The Tiny Desk is working from home for the foreseeable future. Introducing NPR Music’s Tiny Desk (home) concerts, bringing you performances from across the country and the world.
It’s the same spirit — stripped-down sets, an intimate setting — just a different space. Miley Cyrus has always understood that music is theater. So it’s no surprise that, visiting the imaginative space that is the Tiny Desk, she transforms it into something both fantastical and true to her topsy-turvy Mileyness.
Cyrus ruled preteen hearts on the small screen before mastering pop stardom’s big stages, and throughout her career she’s played with sound and image in unexpected and even controversial ways.
And she’s never balanced pop’s glorious artifice with her own soulful authenticity more self-assuredly than she does on her latest album, the rock and roll manifesto Plastic Hearts.
Here, the scene opens with Cyrus, dressed head to toe in rock-star faux fur, in what looks like a teenage girl’s bedroom. But the perspective in this pink-and-purple space feels a little … odd.

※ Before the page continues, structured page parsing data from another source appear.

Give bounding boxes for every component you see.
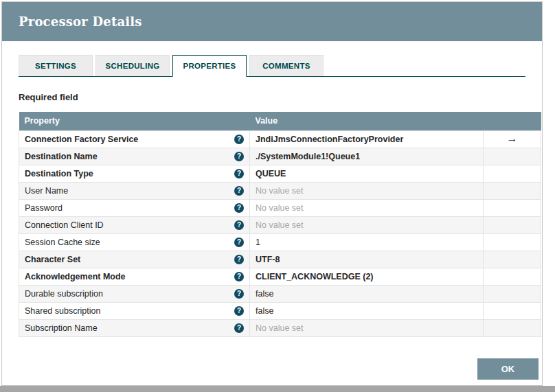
property-name: Password bbox=[25, 203, 63, 213]
processor-details-dialog: Processor Details SETTINGS SCHEDULING PR… bbox=[1, 1, 543, 386]
property-value[interactable]: No value set bbox=[250, 182, 484, 199]
table-row[interactable]: Destination Name ? ./SystemModule1!Queue… bbox=[19, 148, 541, 165]
help-icon[interactable]: ? bbox=[234, 238, 244, 247]
property-name: Destination Name bbox=[25, 152, 98, 161]
required-field-label: Required field bbox=[19, 92, 542, 102]
property-value[interactable]: CLIENT_ACKNOWLEDGE (2) bbox=[250, 268, 484, 285]
help-icon[interactable]: ? bbox=[234, 186, 244, 196]
help-icon[interactable]: ? bbox=[234, 169, 244, 178]
table-row[interactable]: Shared subscription ? false bbox=[19, 302, 541, 319]
tab-scheduling[interactable]: SCHEDULING bbox=[95, 55, 170, 76]
property-value[interactable]: false bbox=[250, 285, 484, 302]
table-row[interactable]: Connection Factory Service ? JndiJmsConn… bbox=[19, 130, 541, 148]
property-name: Durable subscription bbox=[25, 289, 103, 299]
help-icon[interactable]: ? bbox=[234, 272, 244, 281]
help-icon[interactable]: ? bbox=[234, 323, 244, 333]
ok-button[interactable]: OK bbox=[477, 358, 539, 380]
help-icon[interactable]: ? bbox=[234, 306, 244, 316]
help-icon[interactable]: ? bbox=[234, 135, 244, 144]
property-name: Shared subscription bbox=[25, 306, 100, 316]
dialog-header: Processor Details bbox=[2, 2, 542, 41]
property-name: Session Cache size bbox=[25, 238, 100, 247]
table-row[interactable]: Password ? No value set bbox=[19, 199, 541, 216]
property-name: Character Set bbox=[25, 255, 80, 264]
property-value[interactable]: UTF-8 bbox=[250, 251, 484, 268]
table-row[interactable]: Acknowledgement Mode ? CLIENT_ACKNOWLEDG… bbox=[19, 268, 541, 285]
property-value[interactable]: No value set bbox=[250, 199, 484, 216]
property-name: User Name bbox=[25, 186, 68, 196]
tab-comments[interactable]: COMMENTS bbox=[249, 55, 324, 76]
property-name: Destination Type bbox=[25, 169, 93, 178]
property-value[interactable]: QUEUE bbox=[250, 165, 484, 182]
help-icon[interactable]: ? bbox=[234, 255, 244, 264]
help-icon[interactable]: ? bbox=[234, 289, 244, 299]
tab-bar: SETTINGS SCHEDULING PROPERTIES COMMENTS bbox=[19, 55, 525, 77]
help-icon[interactable]: ? bbox=[234, 203, 244, 213]
column-header-value: Value bbox=[250, 112, 484, 130]
table-row[interactable]: Durable subscription ? false bbox=[19, 285, 541, 302]
property-value[interactable]: ./SystemModule1!Queue1 bbox=[250, 148, 484, 165]
column-header-extra bbox=[484, 112, 541, 130]
help-icon[interactable]: ? bbox=[234, 220, 244, 230]
table-row[interactable]: Subscription Name ? No value set bbox=[19, 319, 541, 336]
table-row[interactable]: Character Set ? UTF-8 bbox=[19, 251, 541, 268]
dialog-title: Processor Details bbox=[19, 14, 142, 29]
page-edge bbox=[0, 386, 555, 392]
table-row[interactable]: Destination Type ? QUEUE bbox=[19, 165, 541, 182]
help-icon[interactable]: ? bbox=[234, 152, 244, 161]
tab-settings[interactable]: SETTINGS bbox=[19, 55, 93, 76]
property-value[interactable]: false bbox=[250, 302, 484, 319]
property-value[interactable]: No value set bbox=[250, 319, 484, 336]
property-value[interactable]: JndiJmsConnectionFactoryProvider bbox=[250, 130, 484, 148]
property-name: Connection Client ID bbox=[25, 220, 104, 230]
property-name: Acknowledgement Mode bbox=[25, 272, 126, 281]
table-row[interactable]: User Name ? No value set bbox=[19, 182, 541, 199]
property-name: Subscription Name bbox=[25, 323, 98, 333]
property-value[interactable]: 1 bbox=[250, 233, 484, 251]
goto-service-icon[interactable]: → bbox=[507, 135, 518, 143]
property-name: Connection Factory Service bbox=[25, 135, 138, 144]
column-header-property: Property bbox=[19, 112, 250, 130]
table-header-row: Property Value bbox=[19, 112, 541, 130]
table-row[interactable]: Connection Client ID ? No value set bbox=[19, 216, 541, 233]
property-value[interactable]: No value set bbox=[250, 216, 484, 233]
tab-properties[interactable]: PROPERTIES bbox=[172, 55, 247, 77]
table-row[interactable]: Session Cache size ? 1 bbox=[19, 233, 541, 251]
properties-table: Property Value Connection Factory Servic… bbox=[19, 112, 541, 337]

As Cyrus sings, it becomes clear that this is her Wonderland – like Alice full of magical cake, she’s grown to exceed her surroundings. By the end of this three-song set, Cyrus reveals that it’s the adolescent enclave that grew too small for her, not the other way around.
The songs Cyrus offers are as direct and affecting as the set is whimsical. Cyrus has lately proven herself one of pop’s great interpretive vocalists, and she scores another triumph with her version of Mazzy Star’s “Fade Into You,” a hazy psychedelic anthem that she infuses with just the edge of the next day’s hangover.
The two songs from Plastic Hearts that follow are her own bids at classic-rock timelessness. In “Golden G-String” Cyrus assesses her own life in the spotlight with Leonard Cohen-esque charm.
And “Prisoner” is the power ballad that lets Cyrus really break out – as she leaves the tiny room — just a box, it turns out, on a soundstage – and joins her band, she’s as free and self-confident as she’s ever been.